Less than a week after announcing that it would suspended service indefinitely due to a conflict with an (at the time) unnamed security researcher and ongoing legal threats, The Full Disclosure mailing list is coming back, albeit from scratch and under a new operator.
Full Disclosure, which has been around since 2002, served as an open, public forum the discussion of vulnerabilities and exploitation techniques, along with other items of interest to the security community.
In a message posted to the list on March 19, John Cartwright, one of Full Disclosure’s creators, stated that the decision to shutter the service was made due to a conflict with someone in the security community who requested a large portion of the list’s archive be erased.
As it turns out, the email, or straw that broke the camels back, is assumed to be from Nicholas Lemonias and related to what is claimed to be personal information belonging to Secunia, a Danish vulnerability management firm.
In an email obtained by OSVDB and assumed to have been sent to Cartwright, Lemonias claimed that Secunia mistakenly posted to the mailing list and reserves the creation rights to that thread, along with the right to have all personal information deleted.
While its not clear what exactly the mistaken post referenced by Lemonias was, it could be when an email written by Secunia’s Advisory Team Lead, Chaitanya Sharma, was supposed to be addressed to the ‘vuln’ address at Secunia but ended up being sent to the Full Disclosure Mailing list.
Regarless, Cartwright had enough.
“I’m not willing to fight this fight any longer,” Cartwright wrote. “It’s getting harder to operate an open forum in today’s legal climate, let alone a security-related one.”
Gordon Lyon (aka Fyodor), who operates several Internet security resources and other mailing lists, said that upon hearing of the closing, he immediately reached out to Cartwright to offer assistance.

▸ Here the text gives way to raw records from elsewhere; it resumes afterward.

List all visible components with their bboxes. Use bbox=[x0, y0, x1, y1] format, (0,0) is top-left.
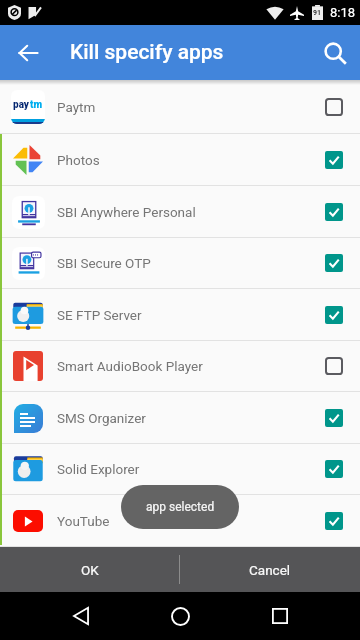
button[interactable]: SBI Anywhere Personal bbox=[0, 186, 360, 238]
staticText: SMS Organizer bbox=[57, 410, 146, 426]
staticText: YouTube bbox=[57, 513, 110, 529]
button[interactable]: SMS Organizer bbox=[0, 392, 360, 444]
button[interactable]: OK bbox=[0, 547, 179, 592]
button[interactable]: Back bbox=[57, 592, 105, 640]
button[interactable]: SE FTP Server bbox=[0, 289, 360, 341]
staticText: Kill specify apps bbox=[70, 40, 224, 65]
button[interactable]: pay bbox=[0, 80, 360, 134]
staticText: Smart AudioBook Player bbox=[57, 358, 203, 374]
button[interactable]: SBI Secure OTP bbox=[0, 238, 360, 289]
staticText: Photos bbox=[57, 152, 100, 168]
staticText: Solid Explorer bbox=[57, 461, 140, 477]
staticText: SBI Secure OTP bbox=[57, 255, 151, 271]
button[interactable]: Back bbox=[8, 33, 48, 73]
button[interactable]: Solid Explorer bbox=[0, 444, 360, 495]
staticText: 8:18 bbox=[330, 5, 356, 20]
button[interactable]: Home bbox=[156, 592, 204, 640]
button[interactable]: Cancel bbox=[180, 547, 360, 592]
staticText: Cancel bbox=[249, 562, 291, 578]
staticText: tm bbox=[30, 99, 43, 111]
staticText: SE FTP Server bbox=[57, 307, 142, 323]
button[interactable]: Smart AudioBook Player bbox=[0, 341, 360, 392]
button[interactable]: Recents bbox=[256, 592, 304, 640]
staticText: app selected bbox=[146, 500, 215, 514]
staticText: pay bbox=[13, 99, 30, 111]
staticText: Paytm bbox=[57, 99, 96, 115]
staticText: 91 bbox=[313, 9, 322, 17]
staticText: OK bbox=[81, 562, 99, 578]
button[interactable]: YouTube bbox=[0, 495, 360, 547]
button[interactable]: Photos bbox=[0, 134, 360, 186]
button[interactable]: Search bbox=[314, 32, 356, 74]
staticText: SBI Anywhere Personal bbox=[57, 204, 196, 220]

While Cartwright insisted that he was done with the list, he encouraged Lyon to move forward and create a replacement.
“You don’t need me. If you want to start a replacement, go for it,” Cartwright wrote in an email to Lyon.
“After some soul searching about how much I personally miss the list (despite all its flaws), I’ve decided to do so!” Lyon said in his announcment of the new list. “I’m already quite familiar with handling legal threats and removal demands (usually by ignoring them) since I run Seclists.org, which has long been the most popular archive for Full Disclosure and many other great security lists.”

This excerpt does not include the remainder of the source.